A modo de resumen, y siempre en nuestra opinión, la obra de Summers, a día de hoy, tres décadas largas después de su muerte, seis décadas largas desde su comienzo como cineasta, presenta un nutrido grupo de películas muy interesantes, por muy diversos motivos, que serían, a nuestro entender: Del rosa... al amarillo, La niña de luto, El juego de la oca, Juguetes rotos, Urtain, el rey de la selva... o así, Adiós, cigüeña, adiós, Mi primer pecado, Ángeles gordos y Me hace falta un bigote, así como algunos de los capítulos de la serie televisiva Cine por un tubo, como la hilarante aunque también muy amarga Locky 5. Habría luego lo que podríamos llamar una clase media, compuesta por el díptico protolandista No somos de piedra y Por qué te engaña tu marido (que de todas formas ha envejecido muy bien, al margen de su evidente ranciedad sociológica), El niño es nuestro, Ya soy mujer, La Biblia en pasta y el díptico de Hombres G, Sufre mamón y Suéltate el pelo. Finalmente, nos parece que tanto la trilogía iniciada con To er mundo e güeno como El sexo ataca (1ª jornada), aunque tienen flashes de apreciable interés, han envejecido mal y suponen, con la perspectiva del tiempo, lo más endeble de la obra summersiana.

Para terminar, vamos a hacerlo con el testimonio que, sobre Summers, expresaron dos cineastas españoles que le conocieron bien. El primero es Jorge Grau, el autor de films como Noche de verano, El espontáneo, No profanar el sueño de los muertos y La trastienda, todos ellos en la Historia del Cine Español, por muy diversos motivos. En la introducción del capítulo Locky 5, de la serie Cine por un tubo, Grau diría, entre otras cosas, esto de su amigo: “Manolo es un gamberro, una mezcla de poeta y ultrasur... Siempre se ha dicho que Manolo era una especie de anarquista de derechas, de lo cual en España hay una tradición importante, desde Edgar Neville a Jardiel Poncela, a Tono, a Mihura, entre otros observadores crueles de la realidad, y estilizadores de la realidad”.

Por su parte, el gran Basilio Martín Patino, autor de films míticos del cine español como Nueve cartas a Berta, Canciones para después de una guerra y la serie de televisión Andalucía, un siglo de fascinación, dijo del cineasta sevillano:
He conocido a pocos hombres de su genio, con una humanidad más generosamente noble, más bueno, desde su sonrosado aire de colegial díscolo y sentimental.
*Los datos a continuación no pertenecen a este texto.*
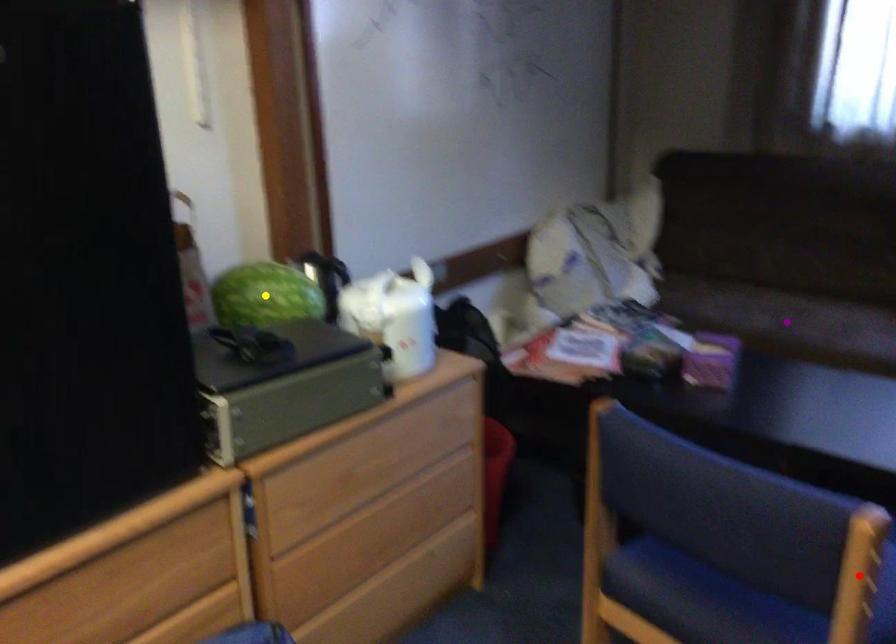 Order these from nearest to farthest:
- yellow point
- red point
- purple point

red point
yellow point
purple point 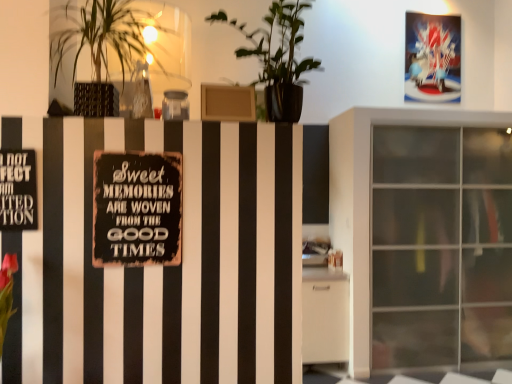 Question: Could black metal sign at left be considered to be inside green matte plant at upper center, which appears as the first houseplant when viewed from the right?

Choices:
 (A) yes
 (B) no

Answer: (B)

Question: From a real-world perspective, is green matte plant at upper center, the second houseplant viewed from the left, below black metal sign at left?

Choices:
 (A) no
 (B) yes

Answer: (A)

Question: Are green matte plant at upper center, which appears as the first houseplant when viewed from the right, and black metal sign at left making contact?

Choices:
 (A) no
 (B) yes

Answer: (A)

Question: Is green matte plant at upper center, the second houseplant viewed from the left, located outside black metal sign at left?

Choices:
 (A) yes
 (B) no

Answer: (A)

Question: Does green matte plant at upper center, which appears as the first houseplant when viewed from the right, turn towards black metal sign at left?

Choices:
 (A) yes
 (B) no

Answer: (B)

Question: Is point (348, 243) closer or farther from the camera than point (110, 9)?

Choices:
 (A) farther
 (B) closer

Answer: (A)

Question: Is transparent glass cabinet at right taller or shorter than green leafy plant at upper left, which is the first houseplant from left to right?

Choices:
 (A) tall
 (B) short

Answer: (A)

Question: Is transparent glass cabinet at right situated inside green leafy plant at upper left, which is the first houseplant from left to right, or outside?

Choices:
 (A) inside
 (B) outside

Answer: (B)

Question: From a real-world perspective, relative to green leafy plant at upper left, which appears as the second houseplant when viewed from the right, is transparent glass cabinet at right vertically above or below?

Choices:
 (A) above
 (B) below

Answer: (B)

Question: In terms of height, does rusty metal sign at center look taller or shorter compared to green matte plant at upper center, which appears as the first houseplant when viewed from the right?

Choices:
 (A) tall
 (B) short

Answer: (B)

Question: Is rusty metal sign at center wider or thinner than green matte plant at upper center, the second houseplant viewed from the left?

Choices:
 (A) wide
 (B) thin

Answer: (B)

Question: Which is correct: rusty metal sign at center is inside green matte plant at upper center, the second houseplant viewed from the left, or outside of it?

Choices:
 (A) outside
 (B) inside

Answer: (A)

Question: From the image's perspective, is rusty metal sign at center above or below green matte plant at upper center, which appears as the first houseplant when viewed from the right?

Choices:
 (A) below
 (B) above

Answer: (A)

Question: In terms of size, does rusty metal sign at center appear bigger or smaller than black metal sign at left?

Choices:
 (A) small
 (B) big

Answer: (B)

Question: Which is correct: rusty metal sign at center is inside black metal sign at left, or outside of it?

Choices:
 (A) inside
 (B) outside

Answer: (B) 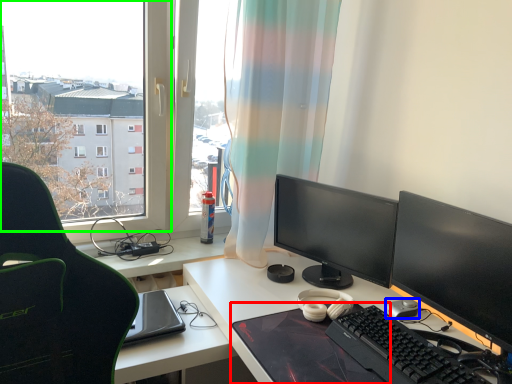 Question: Considering the real-world distances, which object is farthest from mousepad (highlighted by a red box)? mouse (highlighted by a blue box) or window (highlighted by a green box)?

Choices:
 (A) mouse
 (B) window

Answer: (B) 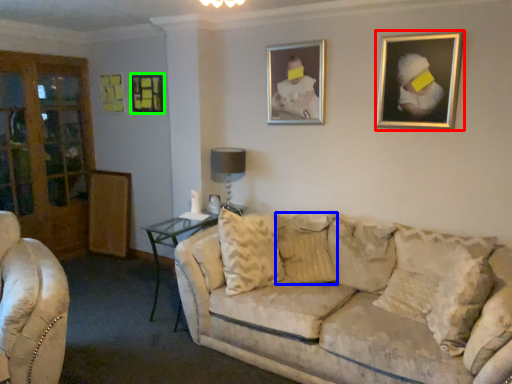 Question: Based on their relative distances, which object is farther from picture frame (highlighted by a red box)? Choose from pillow (highlighted by a blue box) and picture frame (highlighted by a green box).

Choices:
 (A) pillow
 (B) picture frame

Answer: (B)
De él se subrayará sobre todo la ternura con que dibujaba poéticamente a sus niños perplejos, a lo Truffaut o a lo Vigo; su atractivo de muchacho grande que coleccionaba cromos, o carrozas fúnebres y juguetes de hojalata. Tengo la impresión de que le desbordaba la vida y quería vivirla a manos llenas, eternamente rebelde ante lo incongruente. Y se enmascaraba de francotirador insolidario en el papel de lobo al que se le veía la patita bonachona bajo el disfraz”.

Quede ahí, a modo de elegíaca necrológica, ese precioso retrato de Patino, uno de los grandes, sobre Summers, que fue otro de los grandes; permítanme decirles, a modo de despedida, que ahora yo también, como me dijo Miguel Olid hace años, creo que Manuel Summers merece una reivindicación en toda regla.

Ilustración: Un jovencísimo Manuel Summers, en el transcurso de uno de sus rodajes.